Listing 14. San Francisco traffic as RSS
% curl -g "http://maps.yahoo.com/traffic.rss?csz=94101" –s
<?xml version="1.0" encoding="ISO-8859-1" ?>
<rss version="2.0">
<channel>
<title>Yahoo! Maps Traffic -- San Francisco,  CA 94101</title>
<link>http://us.rd.yahoo.com/maps/mapresults/trfrssarea/*
» http://maps.yahoo.com/maps_result?csz=
» San+Francisco%2C++CA+94101&country=
» us&lat=37.775&lon=
» -122.4183&trf=1&mag=5</link>
<category>Traffic</category>
<description>Yahoo! Maps Traffic -- 
» San Francisco,  CA 94101</description>
<language>en-us</language>
<ttl>3</ttl>
<lastBuildDate>Fri, 06 May 2005 16:33:59 -0700<
» /lastBuildDate>
<pubDate>Fri, 06 May 2005 18:31:27 CDT<
» /pubDate>
<copyright>Copyright (c) 2005 Yahoo! Inc. 
» All rights reserved.</copyright>
<item>
<title>
Incident, On I-580 At Seminary Ave
</title>
<description>
Traffic Collision, Severity: Major, Started: 04:20pm 05/06/05, 
» Estimated End: 04:50pm 05/06/05, 
» Last Updated: 04:25pm 05/06/05
</description>
<link>http://us.rd.yahoo.com/maps/mapresults/trfrssitem/*
» http://maps.yahoo.com/maps_result?csz=
» San+Francisco%2C++CA+94101&mlt=
» 37.778234&mln=-122.168438&lat=
» 37.775&lon=-122.4183&trf=
» 1&exctrf=1&mag=4</link>
<pubDate>Fri, 06 May 2005 16:20:00 -0700</pubDate>
<category>Incident </category>
<severity>Major</severity>
<endDate>Fri, 06 May 2005 16:50:00 -0700</endDate>
<updatedDate>Fri, 06 May 2005 16:25:00 -0700<
» /updatedDate>
</item>
...

Now you can pipe the output of the curl command through the XMLStarlet command to get just the descriptions (see Listing 15).

Listing 15. Traffic RSS piped through XMLStarlet
% curl -g "http://maps.yahoo.com/traffic.rss?csz=94101" 
» -s | xml sel -t -m "/rss/channel/item/description" -v "."
Traffic Collision, Severity: Major, Started: 04:20pm 05/06/05, 
» Estimated End: 04:50pm 05/06/05, 
» Last Updated: 04:25pm 05/06/05
Disabled Vehicle, Severity: Moderate, Started: 04:20pm 05/06/05, 
» Estimated End: 04:50pm 05/06/05, 
» Last Updated: 04:25pm 05/06/05
Disabled Vehicle, Severity: Moderate, Started: 04:19pm 05/06/05, 
» Estimated End: 04:49pm 05/06/05, 
» Last Updated: 04:25pm 05/06/05
Pedestrian On The Roadway, Severity: Critical, 
» Started: 04:17pm 05/06/05, 
» Estimated End: 04:47pm 05/06/05, 
» Last Updated: 04:25pm 05/06/05
Traffic Collision, Severity: Major, Started: 04:15pm 05/06/05, 
» Estimated End: 04:45pm 05/06/05, 
» Last Updated: 04:25pm 05/06/05
...

The -m option picks out the description of each item.
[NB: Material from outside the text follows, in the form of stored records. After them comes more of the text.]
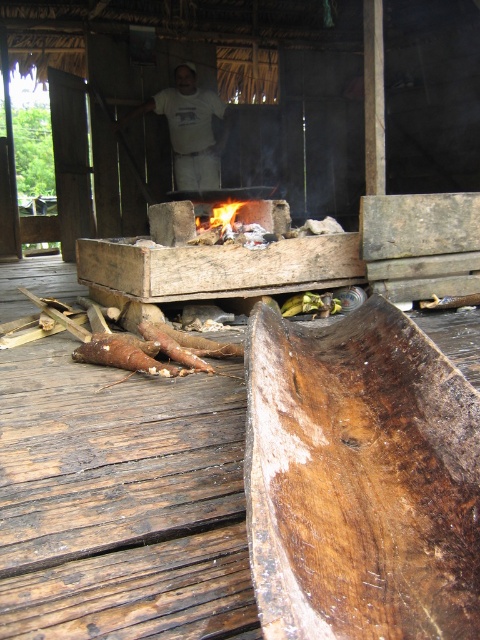 Who is shorter, white cotton shirt at upper center or flame wood fire at center?

flame wood fire at center

Can you confirm if white cotton shirt at upper center is taller than flame wood fire at center?

Indeed, white cotton shirt at upper center has a greater height compared to flame wood fire at center.

The width and height of the screenshot is (480, 640). What are the coordinates of `white cotton shirt at upper center` in the screenshot? It's located at (190, 129).

You are a GUI agent. You are given a task and a screenshot of the screen. Output one action in this format:
    pyautogui.click(x=<x>, y=<y>)
    Task: Click on the white cotton shirt at upper center
    
    Given the screenshot: What is the action you would take?
    pyautogui.click(x=190, y=129) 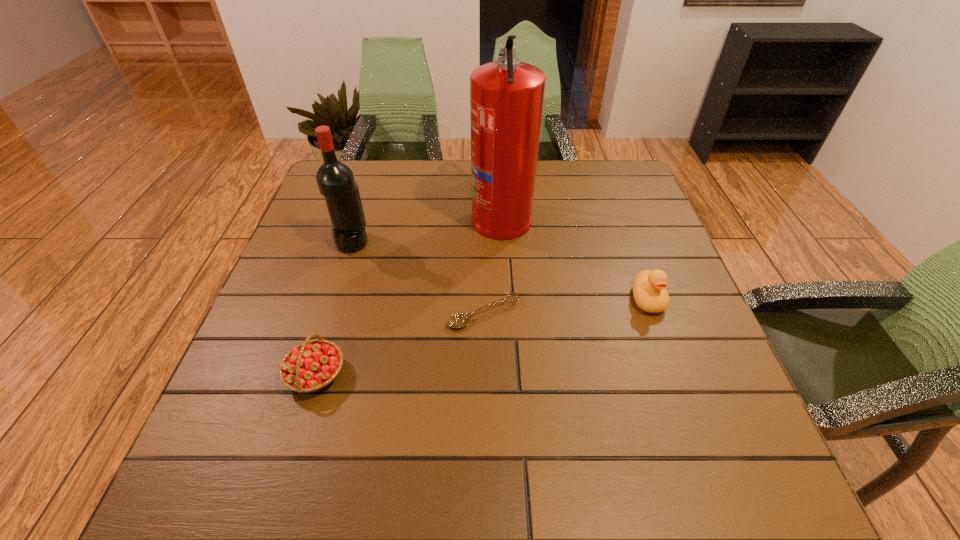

Then, using the -v option, you can output only the text of the node by specifying a period (.).


Conclusion

This article barely scratches the surface of this very powerful XML tool. If you have time, check out XMLStarlet's XSLT transformation functions, the handy escaping and unescaping functions, the XML formatting functions, and more.